San Luis Peak

14,014 ft.

May 19, 2005
Yawner Gullies(SW)

Sean Shean

 
 
San Luis, seen from San Luis Pass, the Yawner gullies drop off the top down to the left- not much early sun
A close up of the line- gullies aren't quite as steep as they appear here, head on
Self portrait up top- Organ mountain(?) behind
Sean on the final stretch of the long SE ridge
Psyched to have this fairly remote peak about completed- yesterdays fracture way off in the distance(Wetterhorn and Uncompahgre- barely visible)
Sean skiing the un-avalanchable snow
Classic style in the Yawner Gullies-;)
And all the way down

After the shakeup on Wetterhorn, Sean insisted he was alright with an attempt at San Luis the next morning. The mellow peak would make for a good day.

We camped at the Equity Mine trailhead, at the snow closure. Respecting Seans request to not repeat yesterdays predicted debacle- we left early. The ski line was a southwest facing slope which meant we had until mid day or so until the sun was warming the aspect enough to be risky.

The route is kind of round about, three separate climbs with traversing and contouring in between, eventually you gain the long southeast ridge which takes you all the way to the summit. We were up top on another cloudless day around 9:30- too early for the SW facing snow to soften, but also 100% safe in terms of avalanches, which was more important today.

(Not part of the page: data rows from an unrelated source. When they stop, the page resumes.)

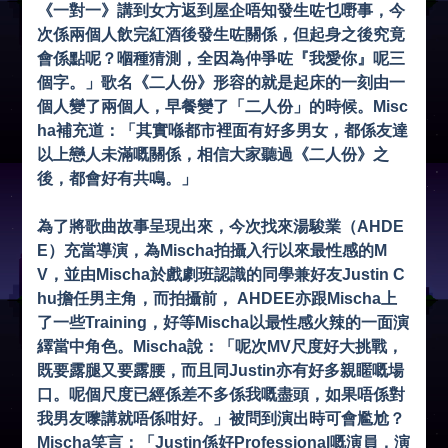
《一對一》講到女方返到屋企唔知發生咗乜嘢事，今
次係兩個人飲完紅酒後發生咗關係，但起身之後究竟
會係點呢？嗰種猜測，全因為仲爭咗『我愛你』呢三
個字。」歌名《二人份》形容的就是起床的一刻由一
個人變了兩個人，早餐變了「二人份」的時候。Misc
ha補充道：「其實喺都市裡面有好多男女，都係友達
以上戀人未滿嘅關係，相信大家聽過《二人份》之
後，都會好有共鳴。」
為了將歌曲故事呈現出來，今次找來湯駿業（AHDE
E）充當導演，為Mischa拍攝入行以來最性感的M
V，並由Mischa於戲劇班認識的同學兼好友Justin C
hu擔任男主角，而拍攝前， AHDEE亦跟Mischa上
了一些Training，好等Mischa以最性感火辣的一面演
繹當中角色。Mischa說：「呢次MV尺度好大挑戰，
既要露腿又要露腰，而且同Justin亦有好多親䁥嘅場
口。呢個尺度已經係差不多係我嘅盡頭，如果唔係對
我男友嚟講就唔係咁好。」被問到演出時可會尷尬？
Mischa笑言：「Justin係好Professional嘅演員，演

The couloir was awesome, even if the snow was hard. It runs about 3000 vertical feet to the creek below, at a pretty mellow angle and real wide, kind of like the Cristo Couloir on Quandary Peak. We spent some time setting up camera shots that mimiced one in Lou Dawsons 14er guide. There, our friend Bob Perlmutter is featured in a full 80's getup, which in 1982 was pretty stylish, making familiar 'Perl-style' hop turns that anyone who has ever skied with Bob would recognize. The caption reads, "classic style in the Yawner gullies"- and its true. Nice work Bob.

Anyway, once you ski the couloir to its end some routefinding is involved and a good length skin back to San Luis Pass, most of it on the buried Colorado Trail. From there you descend back to the trailhead.

By the time we were back at the truck it was super hot like the day before. We drove back to Aspen all the while noticing the creeks swollen with snowmelt. It would need to get colder before venturing out again. In about a week that would happen and with it another great day, on North Maroon Peak.

Sean skis back up to San Luis Pass- talk about a cloudless day!